Activity:
Can you pull out each line of the data below that includes the word "virtuellen"?

Document layout analysis data
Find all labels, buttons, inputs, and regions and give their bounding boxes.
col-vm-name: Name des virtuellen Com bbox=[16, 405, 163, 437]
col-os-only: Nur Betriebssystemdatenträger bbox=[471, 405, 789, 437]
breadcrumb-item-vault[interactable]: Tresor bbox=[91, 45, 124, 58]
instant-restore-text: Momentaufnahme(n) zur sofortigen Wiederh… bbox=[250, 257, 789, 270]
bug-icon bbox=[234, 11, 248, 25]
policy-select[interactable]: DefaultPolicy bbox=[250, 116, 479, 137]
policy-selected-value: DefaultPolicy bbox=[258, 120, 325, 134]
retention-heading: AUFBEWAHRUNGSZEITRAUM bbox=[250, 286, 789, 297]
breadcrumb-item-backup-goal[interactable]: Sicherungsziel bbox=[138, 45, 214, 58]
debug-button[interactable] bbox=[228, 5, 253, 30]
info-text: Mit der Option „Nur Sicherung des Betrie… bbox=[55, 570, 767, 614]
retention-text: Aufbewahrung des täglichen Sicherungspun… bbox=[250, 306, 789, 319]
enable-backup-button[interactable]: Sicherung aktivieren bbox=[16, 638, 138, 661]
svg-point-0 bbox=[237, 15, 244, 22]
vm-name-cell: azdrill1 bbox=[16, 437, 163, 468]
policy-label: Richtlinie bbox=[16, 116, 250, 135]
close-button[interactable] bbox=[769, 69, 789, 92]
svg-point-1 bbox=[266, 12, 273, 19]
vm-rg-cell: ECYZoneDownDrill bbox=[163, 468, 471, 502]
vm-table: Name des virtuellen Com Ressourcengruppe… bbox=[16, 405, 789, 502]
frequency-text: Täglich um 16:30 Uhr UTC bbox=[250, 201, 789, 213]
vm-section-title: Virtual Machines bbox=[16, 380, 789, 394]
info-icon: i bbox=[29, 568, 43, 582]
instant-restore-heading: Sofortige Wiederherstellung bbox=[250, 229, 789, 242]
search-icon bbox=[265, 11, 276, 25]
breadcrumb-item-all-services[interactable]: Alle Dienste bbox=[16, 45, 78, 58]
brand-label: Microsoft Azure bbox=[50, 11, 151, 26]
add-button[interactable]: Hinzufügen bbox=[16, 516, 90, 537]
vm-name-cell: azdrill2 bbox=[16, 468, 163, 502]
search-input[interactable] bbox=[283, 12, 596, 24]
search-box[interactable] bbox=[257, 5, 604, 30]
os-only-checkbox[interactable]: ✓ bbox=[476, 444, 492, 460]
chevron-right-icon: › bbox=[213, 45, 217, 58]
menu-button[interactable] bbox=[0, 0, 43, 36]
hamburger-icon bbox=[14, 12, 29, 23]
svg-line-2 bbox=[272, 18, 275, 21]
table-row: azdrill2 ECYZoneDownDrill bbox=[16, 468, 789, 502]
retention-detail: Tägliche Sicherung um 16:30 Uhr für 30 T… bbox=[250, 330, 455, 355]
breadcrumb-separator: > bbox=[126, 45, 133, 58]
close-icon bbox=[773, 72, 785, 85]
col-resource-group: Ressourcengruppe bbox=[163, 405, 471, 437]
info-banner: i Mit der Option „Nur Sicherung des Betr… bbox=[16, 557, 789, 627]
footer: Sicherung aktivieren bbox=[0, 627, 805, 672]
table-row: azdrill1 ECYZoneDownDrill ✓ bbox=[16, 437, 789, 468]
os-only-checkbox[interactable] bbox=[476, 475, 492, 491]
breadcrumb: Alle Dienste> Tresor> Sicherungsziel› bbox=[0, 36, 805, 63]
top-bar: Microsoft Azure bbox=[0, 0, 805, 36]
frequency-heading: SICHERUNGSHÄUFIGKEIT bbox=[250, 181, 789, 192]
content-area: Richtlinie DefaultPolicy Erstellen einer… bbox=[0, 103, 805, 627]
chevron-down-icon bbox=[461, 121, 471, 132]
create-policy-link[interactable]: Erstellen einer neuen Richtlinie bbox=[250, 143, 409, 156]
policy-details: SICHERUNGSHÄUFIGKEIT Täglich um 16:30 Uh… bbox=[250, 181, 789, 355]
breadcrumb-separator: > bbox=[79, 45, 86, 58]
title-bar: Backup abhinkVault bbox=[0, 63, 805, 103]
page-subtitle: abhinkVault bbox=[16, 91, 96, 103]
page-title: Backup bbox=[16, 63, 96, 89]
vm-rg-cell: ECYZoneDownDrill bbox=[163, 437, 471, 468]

Solved exercise:
col-vm-name: Name des virtuellen Com bbox=[16, 405, 163, 437]
vm-table: Name des virtuellen Com Ressourcengruppe… bbox=[16, 405, 789, 502]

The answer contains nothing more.